* [TASK BRIEF]:
The result should be the lines from the one holding "The height and width of the screenshot is (2576, 701)." to the end of the records below, repeated exactly. No pictures.

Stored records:

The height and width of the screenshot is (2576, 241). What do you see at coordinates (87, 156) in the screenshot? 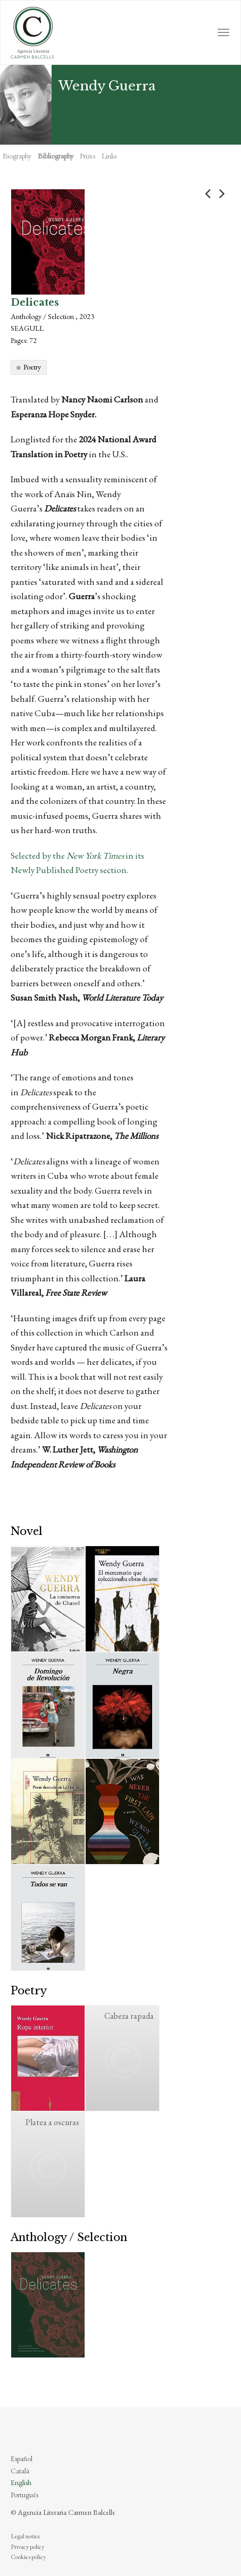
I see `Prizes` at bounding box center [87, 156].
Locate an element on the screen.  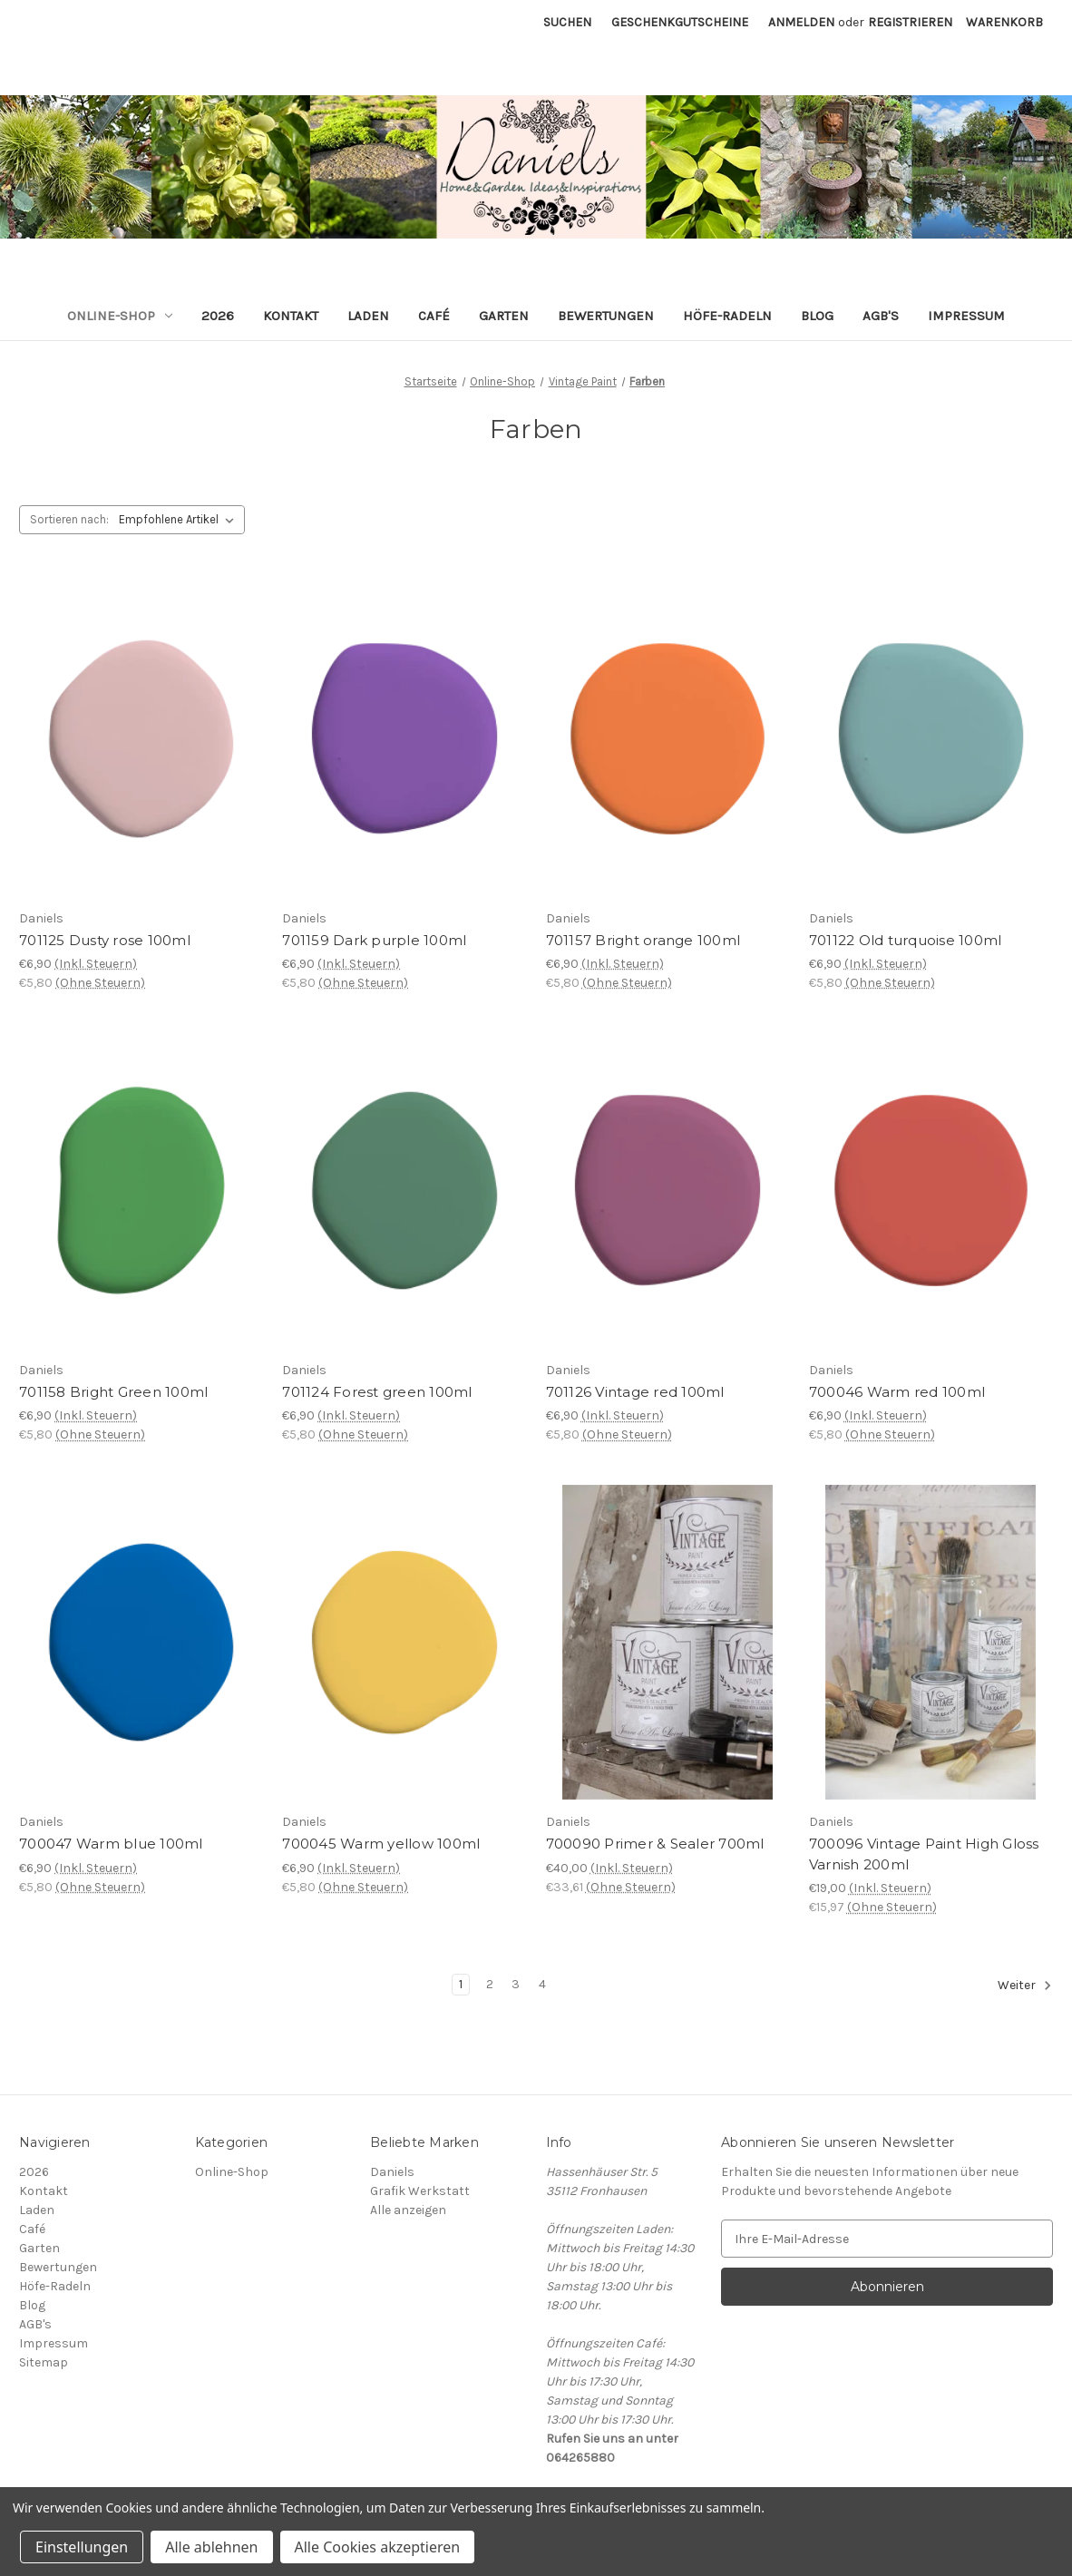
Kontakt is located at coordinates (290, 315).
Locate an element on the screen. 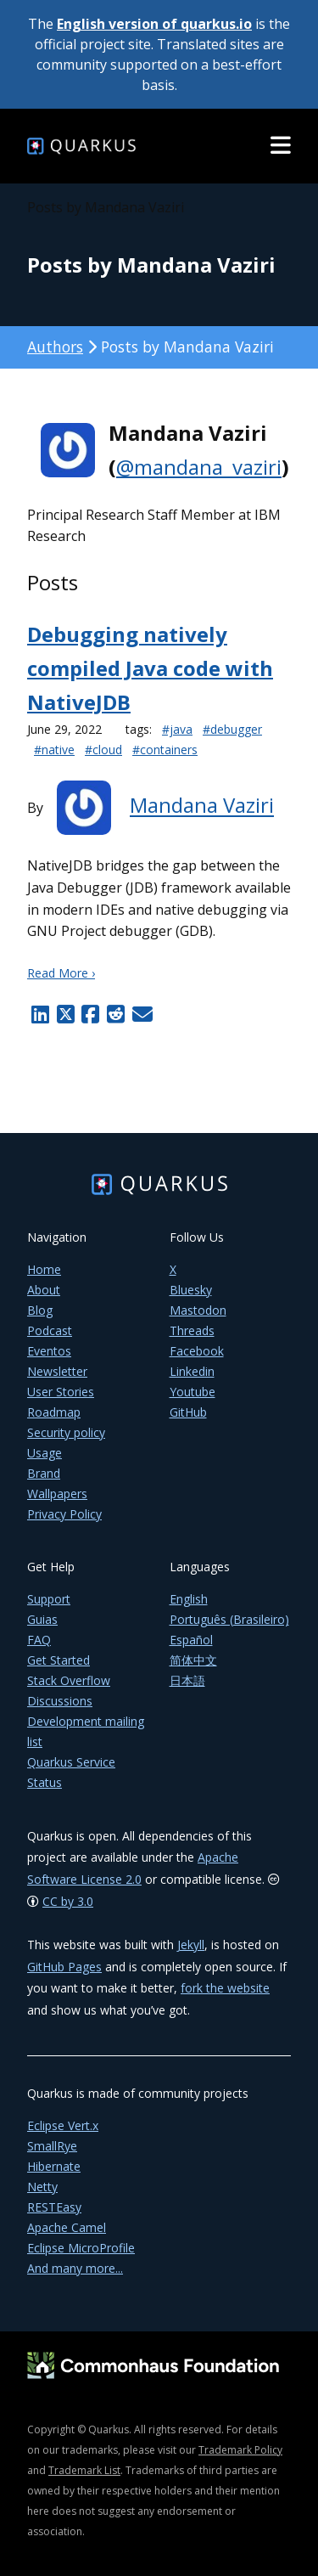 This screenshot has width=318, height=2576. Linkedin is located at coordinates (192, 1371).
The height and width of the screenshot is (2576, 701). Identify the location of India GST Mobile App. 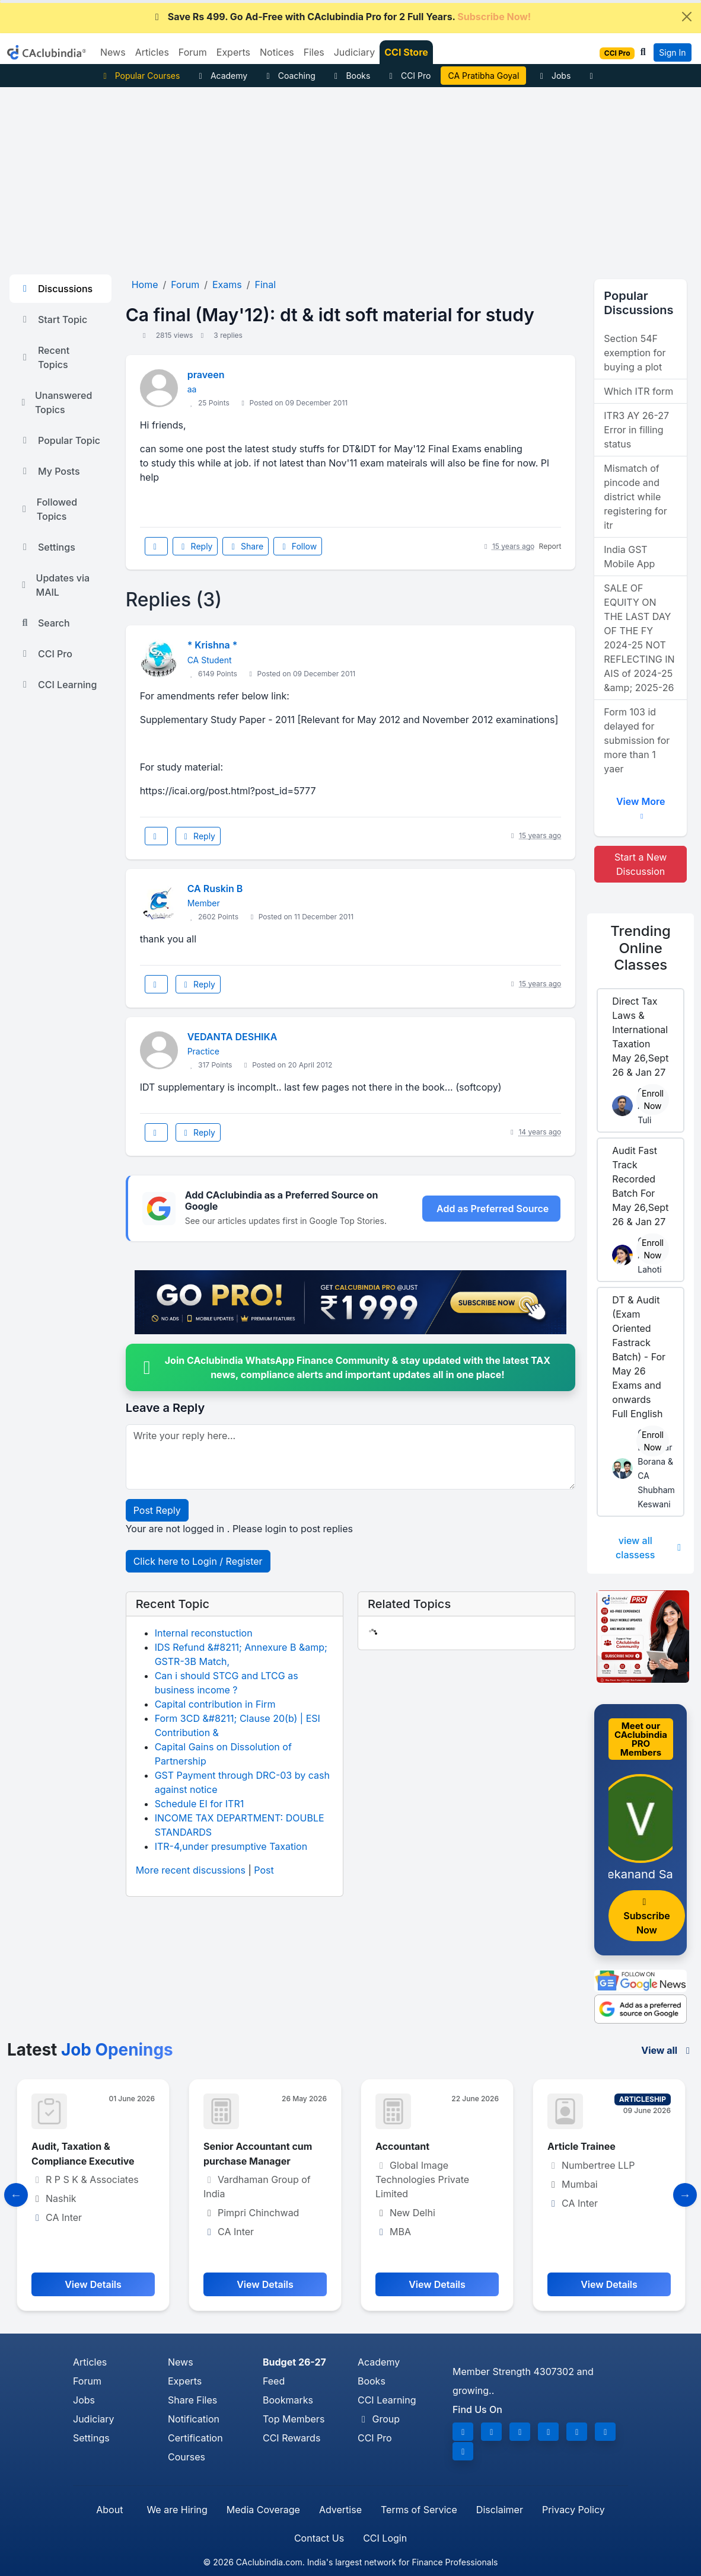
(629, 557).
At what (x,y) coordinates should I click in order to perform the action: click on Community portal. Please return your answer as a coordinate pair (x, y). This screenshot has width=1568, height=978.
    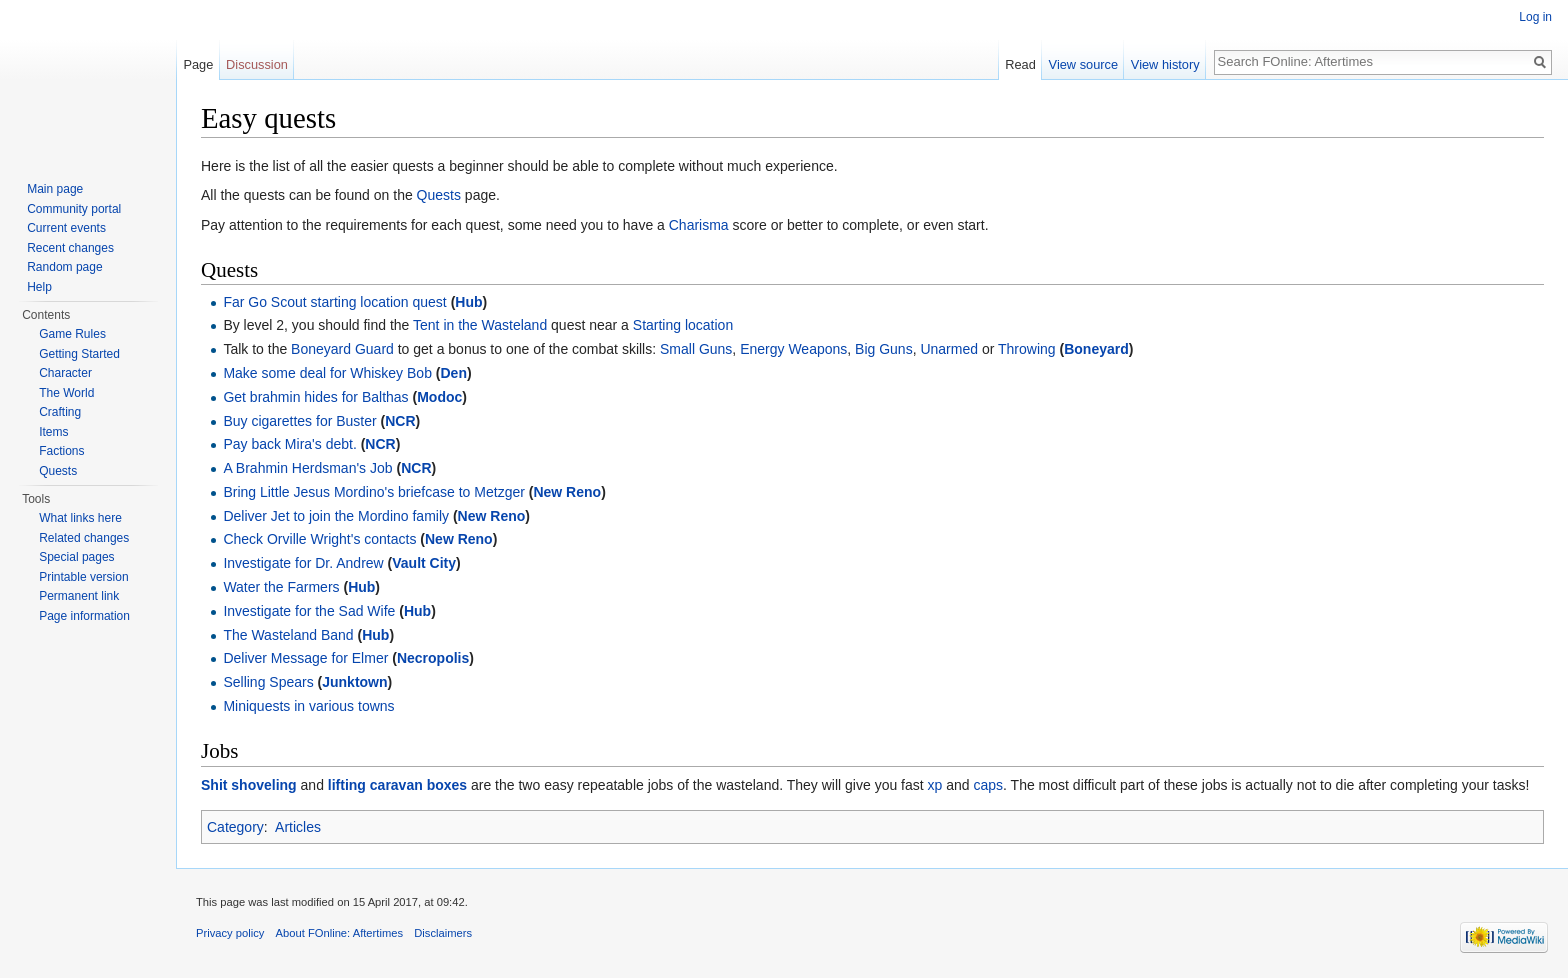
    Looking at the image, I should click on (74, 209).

* [TASK OUTPUT]:
The height and width of the screenshot is (2576, 701). Identify the location of India GST Mobile App. 
(629, 557).
At what (x,y) coordinates should I click in order to perform the action: click on Community portal. Please return your answer as a coordinate pair (x, y). This screenshot has width=1568, height=978.
    Looking at the image, I should click on (74, 209).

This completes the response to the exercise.